When I finally arrived at the store I was eerily aware of how everyone was looking at me. It was as if they were all waiting to witness my reaction at the news of his return. I'd be damned if I was going to give it to them, but their stares were certainly a tad bit irritating. I grabbed the items I needed as calmly and slowly as I could force myself to. I even tried to wander a bit around the store, picking up a few items I really didn't need: some interestingly scented shampoo, a few new weapons, random bits that looked interesting. Soon though, I couldn't stand the staring and I made my way to the check out to pay for my goods. As soon as I paid the cashier it took all my energy not to rush out of the store. Unfortunately for me said store was very near the Ichiraku ramen shop, and it smelled too good to turn down on this specific evening. I grumbled inwardly before wandering over to the shop and plopping down on a stool. The owner smiled kindly at me as I did so and I smiled back, "I'd like some miso ramen please?
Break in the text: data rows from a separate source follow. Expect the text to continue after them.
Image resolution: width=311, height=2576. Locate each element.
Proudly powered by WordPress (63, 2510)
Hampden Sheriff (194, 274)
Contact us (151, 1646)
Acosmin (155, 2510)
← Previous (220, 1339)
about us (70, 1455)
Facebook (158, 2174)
If it's not too much trouble." I asked pleasantly. "Certainly, no trouble at all!" he answered in a cheerful voice as he turned back to the simmering broth and noodles. I let out a breath I hadn't known I was holding in as he turned his back and leaned on the counter, trying to force myself to relax. I can't say if it was working or not. Not 10 minutes after I sat down I heard the rush of running feet and I tensed, hoping with all my might that it wasn't a certain knuckle-headed ninja. It was. He ran right in and plopped down next to me before I'd even taken my first bite of ramen. "Hey there again, Zakura!" I slurped my first bite of noodles in a rather irate manner and gave him a withering glance out of the corner of my eye, "Hey Naruto." I mumbed around my noodles.

He gave me a face splitting grin before ordering his own food and looking back at me, "Hey, hey, how come you didn't come with us to welcome Sasuke-teme back?" he questioned curiously, in a way only Naruto could. Again, I let out a heavy sigh before setting down my chopsticks and looking over at him, "I really don't want to see him right now Naruto." I said blandly. He nodded, as if he suddenly understood exactly how I was feeling, "Oh I see, I see. Well you should definitely go see him sometime soon though! He's all shaken up about being back, I bet he'd love to see you!" he said in an absurdly cheerful voice. I raised an eyebrow and surpressed a crow laugh, "Naruto, I'd doubt if the Uchiha even remembers my name, let alone who I even am." I said, my voice dripping ever so slightly with distain. I knew it wasn't becoming, especially on me with as feminine as I looked, but I couldn't help it. I was snippy and crass sometimes. He gave me a slightly offended look, "Of course he remembers you!" he argued. I took another slurp of noodles before answering, "Oh really, did he ask about me or make any hint as to the memory of my person?" I said without looking up from my food, which I was thankfully almost finished with.

I could tell he was getting upset with me, and I felt bad for ruining his day, but I didn't need him crawling down my back about a man who didn't want to see me. "Zakura how could you say that? You were one of the most important people to him!" he squeaked out at me. I hated it when is voice got like that, no matter how mature he got when he got upset he still sounded like a scolded five year old. "Naruto, if I was so damn important than why did he leave?! If ANY of us were so important, why'd he leave us all here to rot!?" I shouted at him, smacking my palm onto the counter of the ramen shop and causing my bowl to shake dangerously near the edge. Naruto flinched back and immediately I knew I'd said too much. I let out a shaky breath, laid my money on the counter, and grabbed the things I'd purchased earlier. "Thanks for the ramen. . .sorry Naruto." I mumbled as I pushed my way out of the shop and took off at a fast pace towards my apartment. It was going to be a long week if people kept talking to me that way. I already knew I wasn't as important as they said.